Field implementations — use a policy in the field and evaluate its performance over time based on actual experience. Watching a process evolve in the field avoids the inevitable approximations of simulators, but it is slow (it takes a week to simulate a week) and requires experimenting in the field, where mistakes can be expensive.

Evaluating policies

With deterministic optimization, we typically have a single objective function (say, total cost) and we are interested in the optimal solution. Evaluating a policy for a sequential decision problem is invariably more complex. In practice, we typically need to pay attention to:

Solution quality — on average, plus risk metrics that capture extreme events.
Computational performance — average solution times and worst-case behavior.
Transparency — how easy is it to understand why a system made a decision?
Robustness to data errors.
Tuning requirements — are there tunable parameters?
Flexibility / adaptability — policies often have to adapt to changing requirements.
Complexity / ease of development — is there a risk that a methodology simply will not work?
Data requirements.

Optimizing over policies

When we are using deterministic optimization, we want to find the best decision, possibly by solving a problem that looks like:

\[\min_x\; c^T x \quad \text{subject to } Ax = b,\; x \geq 0.\]

When we are searching for the best policy, we are searching over functions:

\[\max_{f \in \mathcal{F}}\; \max_{\theta \in \Theta^f}\; \mathbb{E}_W \Big\{ \sum_{t=0}^T C\big(S_t,\, X^\pi(S_t \mid \theta)\big) \,\Big|\, S_0 \Big\}\]

where the system evolves according to

\[S_{t+1} = S^M(S_t,\, x_t = X^\pi(S_t \mid \theta),\, W_{t+1}(S_t, x_t)).\]

We assume that any constraints are captured in the policy $X^\pi(S_t \mid \theta)$.
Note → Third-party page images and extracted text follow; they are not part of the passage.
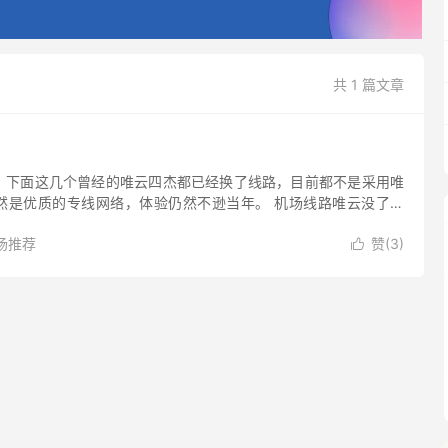
共 1 篇文章
，下面这几个曾经的唯云四杰都已经换了线路，目前都不是采用唯
然是优质的专线网络，体验仍然不逊当年。 机场线路唯云没了之
级别的专线进行替代了。 唯云四杰机场指的是 4 个采用唯云专线
场推荐
赞(
3
)

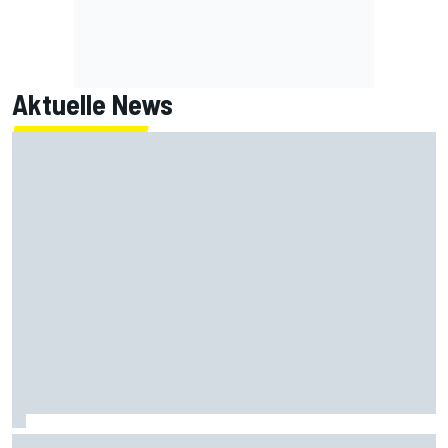
Aktuelle News
IndyCar Portland 2026 FT1: Mick Schumacher ohne Test in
The transition from optimizing over decisions $x_t$ to optimizing over policies $X^\pi(S_t \mid \theta)$ is typically a major conceptual hurdle for people coming from a deterministic optimization background. However, this is close to what has been done in statistics and machine learning since linear regression was invented in the 1800s. Imagine we have a dataset $(x^n, y^n)$, for $n = 1, \ldots, N$ observations, where $x^n$ is the input (the “dependent variables”) and $y^n$ are the responses (the “labels”). We want to find a function $f(x \mid \theta)$ that most closely matches the observations $y$ by solving:

\[\min_{f \in \mathcal{F}}\; \min_{\theta \in \Theta^f}\; \sum_{n=1}^N \big( y^n - f(x^n \mid \theta) \big)^2.\]
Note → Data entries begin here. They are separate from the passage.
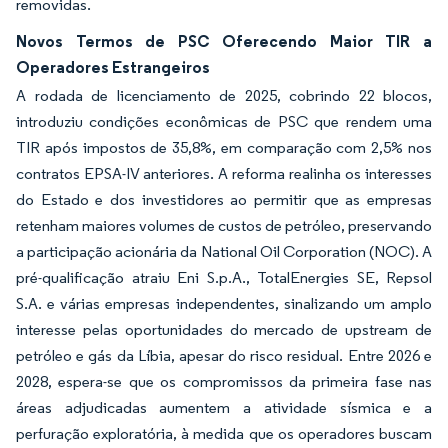
removidas.
Novos Termos de PSC Oferecendo Maior TIR a
Operadores Estrangeiros
A rodada de licenciamento de 2025, cobrindo 22 blocos,
introduziu condições econômicas de PSC que rendem uma
TIR após impostos de 35,8%, em comparação com 2,5% nos
contratos EPSA-IV anteriores. A reforma realinha os interesses
do Estado e dos investidores ao permitir que as empresas
retenham maiores volumes de custos de petróleo, preservando
a participação acionária da National Oil Corporation (NOC). A
pré-qualificação atraiu Eni S.p.A., TotalEnergies SE, Repsol
S.A. e várias empresas independentes, sinalizando um amplo
interesse pelas oportunidades do mercado de upstream de
petróleo e gás da Líbia, apesar do risco residual. Entre 2026 e
2028, espera-se que os compromissos da primeira fase nas
áreas adjudicadas aumentem a atividade sísmica e a
perfuração exploratória, à medida que os operadores buscam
In both statistics / machine learning and sequential decisions, the search over functions $f \in \mathcal{F}$ is typically ad hoc. Just as we do with our four classes of policies, the machine learning community picks a class of functions (such as linear models or neural networks), then chooses specific instances within that class, before using the training dataset to do the tuning.